Dargis presents the evidence in painstaking and depressing detail. First there's the good news: hits like Sex and the City, Mamma Mia, and The Twilight Saga: New Moon have made it all but impossible to dismiss women as a "niche" audience. (Which stands to reason, since they're 51% of the population after all.) The bad news, of course, is that these films -- and most romantic comedies and Sandra Bullock vehicles, to name a pair of other standard and successful "femme-driven" film types -- are not very good. Dargis argues that their success stems from a massive number of female moviegoers desperate to see themselves represented somehow, anyhow, on screen.

Another silver lining: women-directed films have some hot Oscar prospects this year, led by Kathryn Bigelow's masterfully suspenseful Iraq War action-drama The Hurt Locker. But Bigelow had to struggle for years to get that movie made, while equally worthy male directors with similar track records cruise from one big-budget star vehicle to the next. And the critical success of The Hurt Locker or Nora Ephron's Julie & Julia can't mask the fact that the major Hollywood studios released a grand total of 11 films directed by women this year. Want a comics connection? Soon-to-be Marvel parent company Disney had one; DC owner Warner Bros. had none. Meanwhile, perhaps Bigelow shouldn't hold her breath on Oscar night: In the Academy Awards' 81-year history, only three women have been nominated for Best Director, none of whom went on to win.

But Dargis doesn't argue that the remedy is for female film fans to blindly support any movie directed by a person with a uterus. ("So does that mean I have to go support Nora Ephron? Fuck no. That's just like, blech.") Nor does she spend much time kicking the lousy but prominent women-oriented movies in the teeth.

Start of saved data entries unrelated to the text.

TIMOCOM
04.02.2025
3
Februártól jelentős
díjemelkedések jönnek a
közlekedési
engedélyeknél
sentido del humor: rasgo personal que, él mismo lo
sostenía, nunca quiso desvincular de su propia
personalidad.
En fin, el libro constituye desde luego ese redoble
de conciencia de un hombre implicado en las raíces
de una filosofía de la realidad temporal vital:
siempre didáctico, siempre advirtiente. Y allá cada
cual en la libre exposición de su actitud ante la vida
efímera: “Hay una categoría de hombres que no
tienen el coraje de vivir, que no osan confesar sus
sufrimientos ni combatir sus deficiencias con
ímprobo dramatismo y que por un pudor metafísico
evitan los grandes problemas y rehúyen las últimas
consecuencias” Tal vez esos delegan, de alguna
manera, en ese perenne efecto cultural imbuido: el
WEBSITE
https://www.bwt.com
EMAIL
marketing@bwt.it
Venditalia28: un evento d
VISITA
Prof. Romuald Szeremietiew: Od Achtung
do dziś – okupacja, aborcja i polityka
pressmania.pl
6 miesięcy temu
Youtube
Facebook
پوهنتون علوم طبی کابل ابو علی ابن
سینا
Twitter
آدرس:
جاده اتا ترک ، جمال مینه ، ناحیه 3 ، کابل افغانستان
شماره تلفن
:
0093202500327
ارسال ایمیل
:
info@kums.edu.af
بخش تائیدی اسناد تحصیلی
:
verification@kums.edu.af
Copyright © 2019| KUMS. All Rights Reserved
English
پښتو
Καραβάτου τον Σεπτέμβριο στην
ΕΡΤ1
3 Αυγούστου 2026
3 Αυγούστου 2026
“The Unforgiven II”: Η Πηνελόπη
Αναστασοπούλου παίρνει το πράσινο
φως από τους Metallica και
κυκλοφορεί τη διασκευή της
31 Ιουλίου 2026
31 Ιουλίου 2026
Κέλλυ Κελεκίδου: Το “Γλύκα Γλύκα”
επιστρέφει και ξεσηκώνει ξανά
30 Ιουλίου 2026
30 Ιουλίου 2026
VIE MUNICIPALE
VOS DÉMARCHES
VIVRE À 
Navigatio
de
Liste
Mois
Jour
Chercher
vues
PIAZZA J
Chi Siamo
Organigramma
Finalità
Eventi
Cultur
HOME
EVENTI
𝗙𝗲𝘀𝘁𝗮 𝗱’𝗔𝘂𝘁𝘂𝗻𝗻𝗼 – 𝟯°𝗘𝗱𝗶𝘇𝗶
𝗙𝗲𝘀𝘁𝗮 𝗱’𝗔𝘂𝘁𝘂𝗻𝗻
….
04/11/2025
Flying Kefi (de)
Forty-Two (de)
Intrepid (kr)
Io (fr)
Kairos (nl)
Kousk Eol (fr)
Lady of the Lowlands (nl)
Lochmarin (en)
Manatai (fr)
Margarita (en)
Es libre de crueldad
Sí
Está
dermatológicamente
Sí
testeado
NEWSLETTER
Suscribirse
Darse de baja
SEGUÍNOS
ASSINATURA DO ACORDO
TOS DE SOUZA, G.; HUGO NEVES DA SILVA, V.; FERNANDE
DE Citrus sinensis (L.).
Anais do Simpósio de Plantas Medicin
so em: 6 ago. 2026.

Nor does she see much hope for the notion that putting women in positions of authority at the studios will trickle down to create more opportunities for female directors and better movies for female audiences -- the recent stint during which four of the six big Hollywood studios had female head honchos is proof enough of that. Indeed, she concludes that the studio system is all but impregnable for women. And here's another comics connection for you: in part, she blames "the vogue for comics and superheroes" for marginalizing female voices.

So what does she suggest as a solution? A sort of step one is already taken care of -- women audiences have been turning movies into hits at a prodigious rate lately, which may help break the vicious cycle of not making movies for women because "women don't go to the movies." But mostly, Dargis rests her hopes on people on the creative front lines who care, or presumably care, about the lack of good movies by and for and about women finally putting their money where their mouths are. "I also hope that the money people, including [Sandra] Bullock, whose production company actually makes hits, like 'The Proposal,' start giving female filmmakers a chance to do something other than dopey romances," she writes. "(Good romances would be a start.)" For her part, Dargis says she worked hard to get Bigelow on the cover of the Times' Arts and Leisure section.

There's been much passionate advocacy about women in comics lately -- on the page, behind the scenes, in the shops, lining up at cons. But precious little of it has centered on the comics equivalents of Bigelow and The Hurt Locker. It stands to reason that superhero fans will debate superheroine costumes, or cheesecake covers, or the nomenclature of showcase titles, or which fandoms threaten to eclipse their own at San Diego, and so on. But just as film is more than romantic comedies, comics is more than superheroes, and just as the future of women in Hollywood cinema depends on much more than The Ugly Truth, the future of women in comics depends on much more than Power Girl and She-Hulk. The advancement of women in comics ultimately hinges on producing more and better books by and about and for women -- on carving out an ever more prominent space for C. Tyler, Carol Swain, Danica Novgorodoff, Kate Beaton, Hope Larson, Lynda Barry, Lilli Carré, Phoebe Gloeckner, Vanessa Davis, Jillian and Mariko Tamaki, Julia Wertz, Lisa Hannawalt, Miss Lasko-Gross, Lucy Knisley, and on and on. And even within the superhero world, it depends a lot more on the staff of Girl Comics -- and what they do afterward -- than who or what's on the cover.